"Run and get ready now, dear! We mustn't be long. Mildred and I are going to put on our hats and coats. You'll wait here for us, Diccon, won't you?"
The girls walked away with their extraordinary foreign guest, and Diccon remained in the gun-room in a very dejected and disconsolate frame of mind. He would have "done a bolt", but he did not care to risk offending the Lorraines. He was accustomed to Violet's autocratic ways, and knew that she would not forgive him if he refused to fall in with her wishes. Yet his very hair rose on end at the idea of going out for the afternoon and evening in the company of this New Zealand damsel, to whom he was expected to pay so much attention.
"I don't know how the Lorraines can stand it," he thought. "If I had such a cousin thrust on me, I'd die of shame."

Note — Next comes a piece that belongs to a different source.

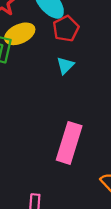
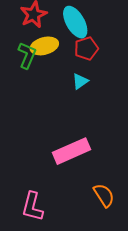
pink rectangle: (69, 143) -> (72, 151), turned 39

So far from seeming ashamed of her outlandish relation, Violet evidently regarded her with the utmost complacency. Rata herself did not seem to realize that her appearance was singular; perhaps, indeed, she considered it more pleasing than that of her European friends, and was longing to suggest tattooing as an aid to beauty. Nevertheless, that Diccon, a member of his school cricket team and the winner of three silver cups, should be required to play tennis and to dance with this indescribable savage was an outrage on his feelings. Why, he would be a laughing-stock! If anyone else would take the first turn with her, he would not mind quite so much, but to make a start! Oh, it was sickening! He would have shammed illness if there had been the slightest chance of being believed. If he did not look pale, he looked decidedly sulky as Violet came downstairs into the hall.
"Here we are!" she said sweetly. "I'm afraid we've kept you waiting a little. You see, it took rather a long time to change Rata's dress. She decided, after all, that she wouldn't go to the Tracys in Maori costume."

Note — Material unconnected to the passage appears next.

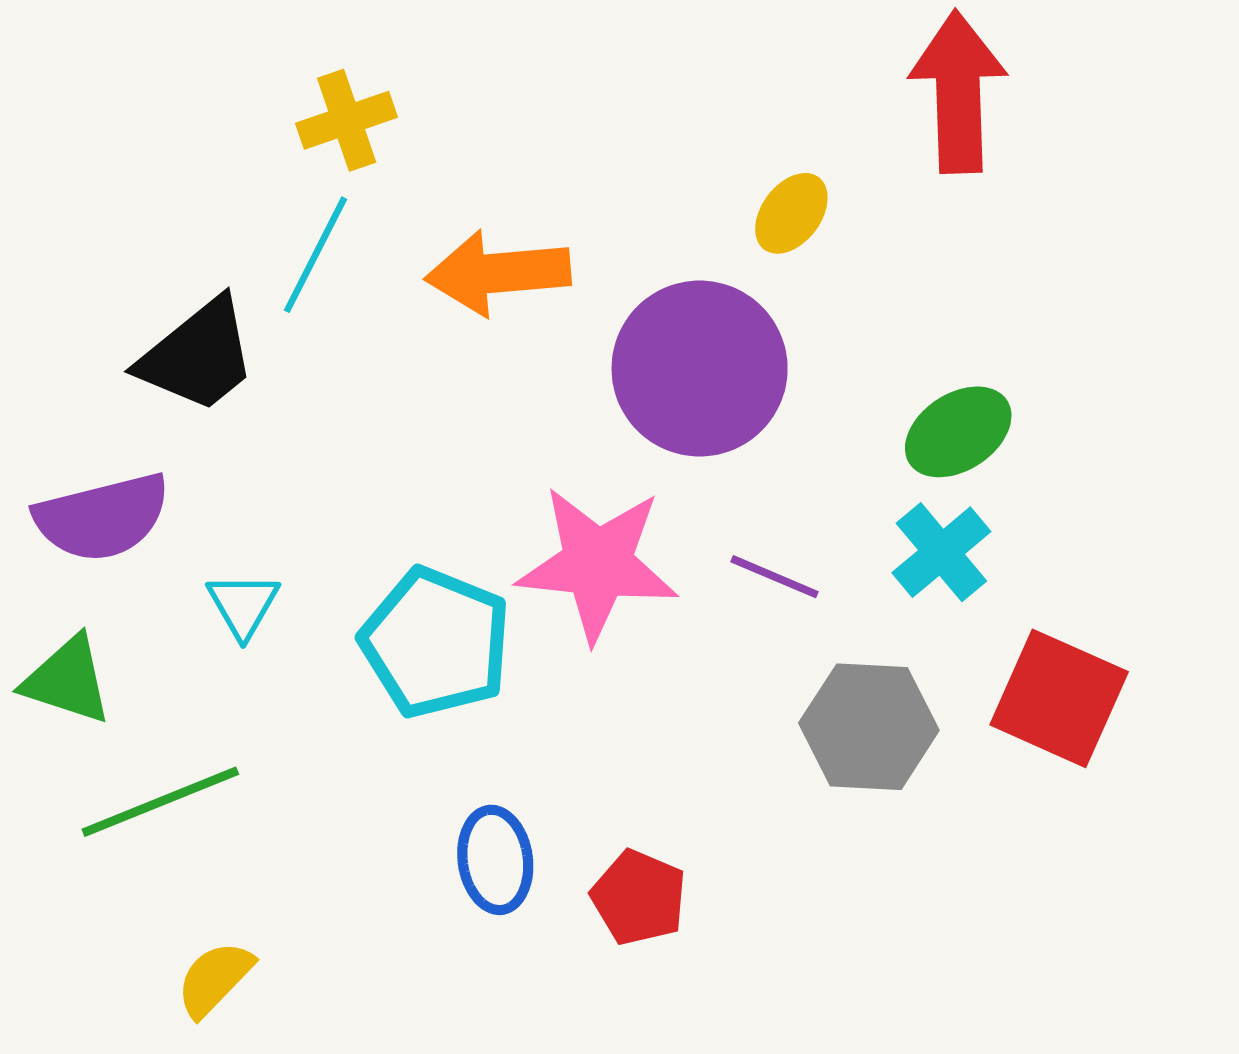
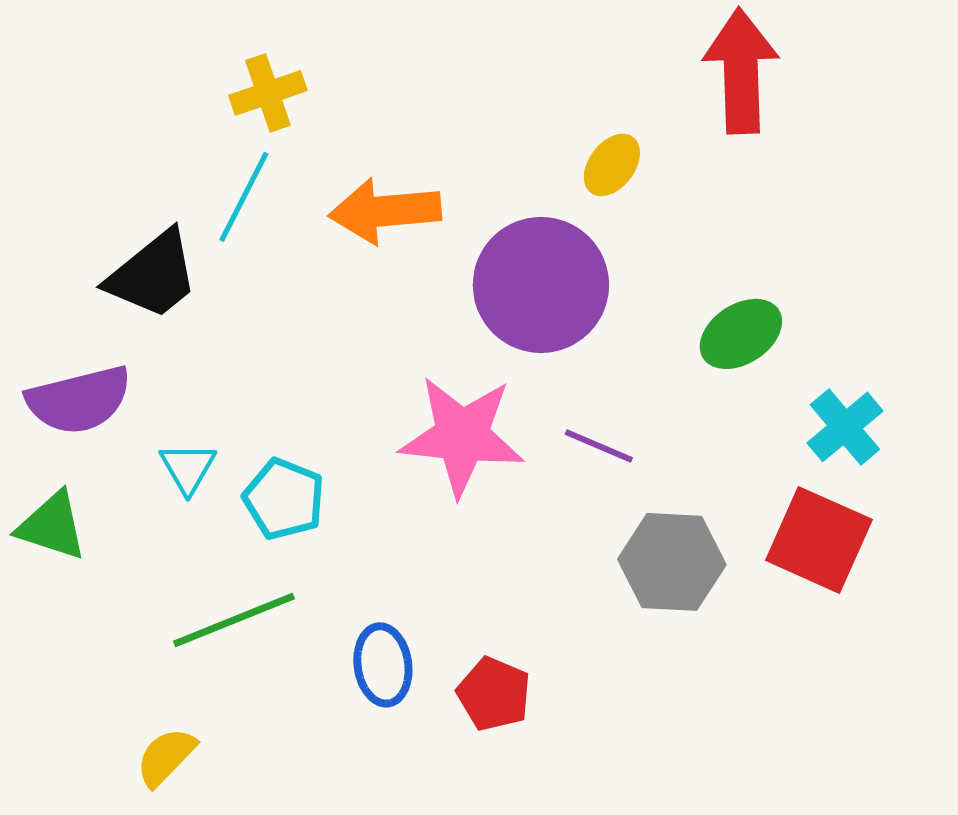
cyan cross: (941, 552) -> (845, 427), moved
cyan pentagon: (436, 643) -> (284, 499), moved, size x0.7
green line: (160, 802) -> (234, 620), moved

Diccon turned, and could not restrain a gasp of surprise. Instead of the extraordinary native, Violet and Mildred were accompanied by a very pretty and elegantly-dressed girl of their own age, whose brown eyes were gazing at him with politely restrained amusement. Not a trace of tattoo marks upon that white forehead or those rose-leaf cheeks. The ear-rings were gone, also the magenta scarf, and her brown hair was tied at the back with a white ribbon.
"Good night!" exclaimed Diccon, subsiding weakly into a chair.

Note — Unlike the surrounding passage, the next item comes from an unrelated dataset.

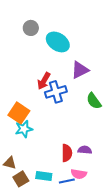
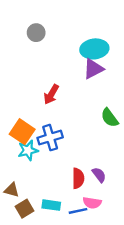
cyan ellipse: (58, 42) -> (94, 49), moved, turned -40
purple triangle: (80, 70) -> (93, 69), moved
blue cross: (56, 92) -> (50, 138), moved
purple semicircle: (85, 150) -> (99, 175), turned 48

Then the three girls exploded, and laughed till they grew almost hysterical.
"It serves you right, Diccon!" gurgled Violet. "We've paid you out for the trick you played on Mildred at the Keep. Oh, I never thought we'd take you in so well. You believed every word, and looked so deliciously dumbfounded."
"Well, I'd heard before that Lady Lorraine's uncle had married a New Zealander," retorted Diccon.